(Data shown)

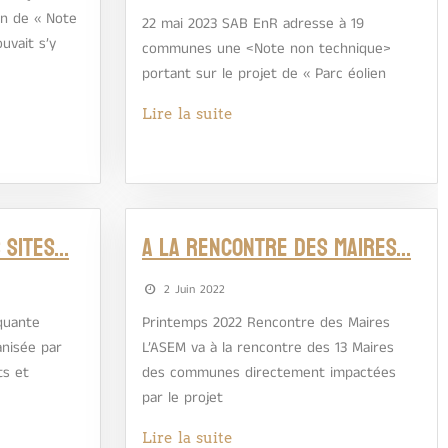
on de « Note
22 mai 2023 SAB EnR adresse à 19
uvait s’y
communes une <Note non technique>
portant sur le projet de « Parc éolien
Lire la suite
 SITES…
A la rencontre des Maires…
2 Juin 2022
quante
Printemps 2022 Rencontre des Maires
anisée par
L’ASEM va à la rencontre des 13 Maires
ts et
des communes directement impactées
par le projet
Lire la suite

(End Data shown)

Nothing but the lines from the one with "Printemps 2022 Rencontre des Maires" through the end of the data above should be repeated, each exactly as it stands.

* **Solution**
Printemps 2022 Rencontre des Maires
anisée par
L’ASEM va à la rencontre des 13 Maires
ts et
des communes directement impactées
par le projet
Lire la suite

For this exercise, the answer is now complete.